Graphing slow counters with prometheus and grafana

2019-03-11 10:53发布

问题:

We graph fast counters with sum(rate(my_counter_total[1m])) or with sum(irate(my_counter_total[20s])). Where the second one is preferrable if you can always expect changes within the last couple of seconds.

But how do you graph slow counters where you only have some increments every couple of minutes of even hours? Having values like 0.0013232/s is not very human friendly.

Let's say I want to graph how many users sign up to our service (we expect a couple of signups per hour). What's a reasonable query?

We currently use the following to graph that in grafana:

  • Query: 3600 * sum(rate(signup_total[1h]))
  • Step: 3600s
  • Resolution: 1/1

Is this reasonable?

I'm still trying to understand how all those parameters play together to draw a graph. Can someone explain how the range selector ([10m]), the rate() and the irate() functions, the Step and Resolution settings in grafana influence each other?

回答1:

That's a correct way to do it. You can also use increase() which is syntactic sugar for using rate() that way.

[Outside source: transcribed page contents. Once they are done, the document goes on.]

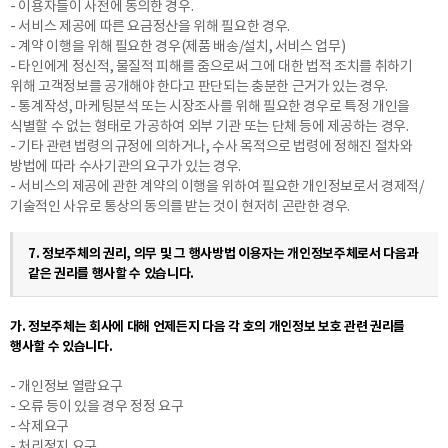
- 이용자들이 사전에 동의한 경우.
이름
- 서비스 제공에 따른 요금정산을 위해 필요한 경우.
- 계약 이행을 위해 필요한 경우(제품 배송/설치, 서비스 업무)
연락처
-
-
- 타인에게 정신적, 물질적 피해를 줌으로써 그에 대한 법적 조치를 취하기
위해 고객정보를 공개해야 한다고 판단되는 충분한 근거가 있는 경우.
센터
- 통계작성, 마케팅분석 또는 시장조사를 위해 필요한 경우로 특정 개인을
식별할 수 없는 형태로 가공하여 외부 기관 또는 단체 등에 제공하는 경우.
예약날짜
- 기타 관련 법령의 규정에 의하거나, 수사 목적으로 법령에 정해진 절차와
방법에 따라 수사기관의 요구가 있는 경우.
- 서비스의 제공에 관한 계약의 이행을 위하여 필요한 개인정보로서 경제적/
예약시간
기술적인 사유로 통상의 동의를 받는 것이 현저히 곤란한 경우.
분야
7. 정보주체의 권리, 의무 및 그 행사방법 이용자는 개인정보주체로서 다음과
같은 권리를 행사할 수 있습니다.
내용
가. 정보주체는 회사에 대해 언제든지 다음 각 호의 개인정보 보호 관련 권리를
행사할 수 있습니다.
- 개인정보 열람요구
- 오류 등이 있을 경우 정정 요구
개인정보 수집, 이용에 동의합니다.
- 삭제요구
[자세히보기]
- 처리정지 요구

Can someone explain how the range selector

This is only used by Prometheus, and indicates what data to work over.

the Step and Resolution settings in grafana influence each other?

This is used on the Grafana side, it affects how many time slices it'll request from Prometheus.

These settings do not directly influence each other. However the resolution should work out to be smaller than the range, or you'll be undersampling and miss information.